• **Problem statement**
If a line of the data below holds the string "Texas", copy it.

• **Dataset records**
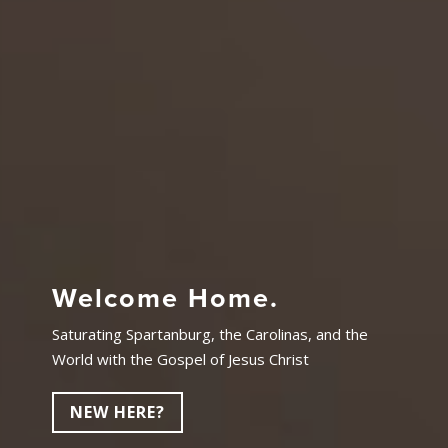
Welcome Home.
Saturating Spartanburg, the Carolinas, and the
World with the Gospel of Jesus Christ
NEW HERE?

...

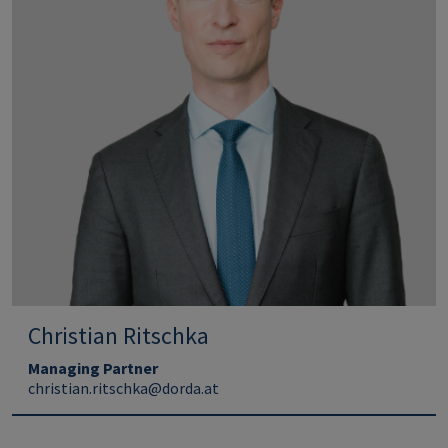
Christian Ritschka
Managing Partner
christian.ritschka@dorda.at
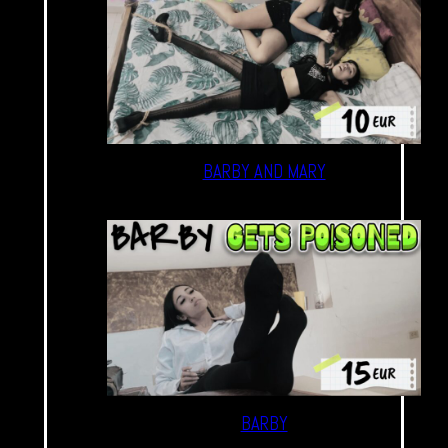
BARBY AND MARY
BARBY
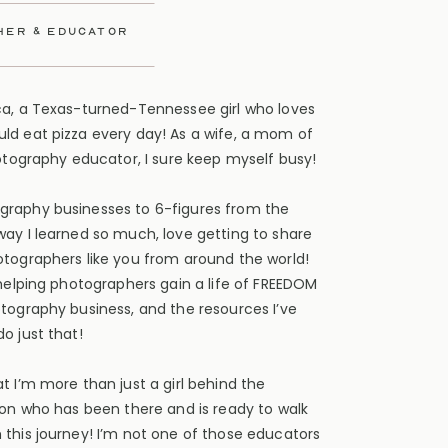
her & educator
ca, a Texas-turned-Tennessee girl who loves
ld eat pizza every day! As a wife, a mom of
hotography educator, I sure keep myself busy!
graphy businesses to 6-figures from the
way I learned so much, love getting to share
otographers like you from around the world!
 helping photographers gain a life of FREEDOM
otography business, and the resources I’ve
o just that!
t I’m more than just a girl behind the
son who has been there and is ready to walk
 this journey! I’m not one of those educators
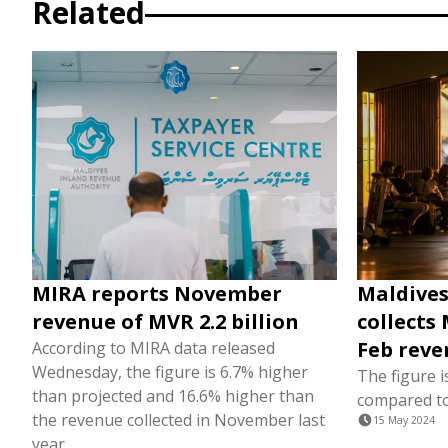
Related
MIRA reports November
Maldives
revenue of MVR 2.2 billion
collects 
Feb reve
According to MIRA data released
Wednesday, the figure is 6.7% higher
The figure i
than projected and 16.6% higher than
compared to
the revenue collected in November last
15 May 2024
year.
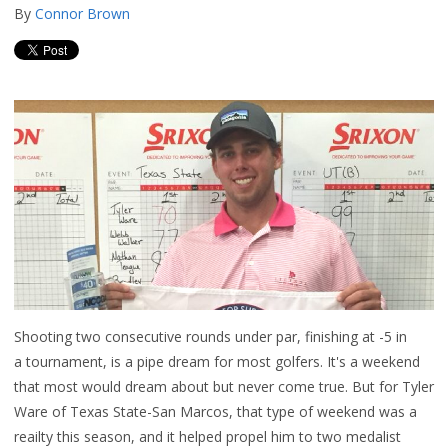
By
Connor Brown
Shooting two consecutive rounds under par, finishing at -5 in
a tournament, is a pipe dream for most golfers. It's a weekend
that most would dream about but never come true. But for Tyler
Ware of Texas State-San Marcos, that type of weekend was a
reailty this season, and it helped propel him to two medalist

• **Response**
ca, a Texas-turned-Tennessee girl who loves
Ware of Texas State-San Marcos, that type of weekend was a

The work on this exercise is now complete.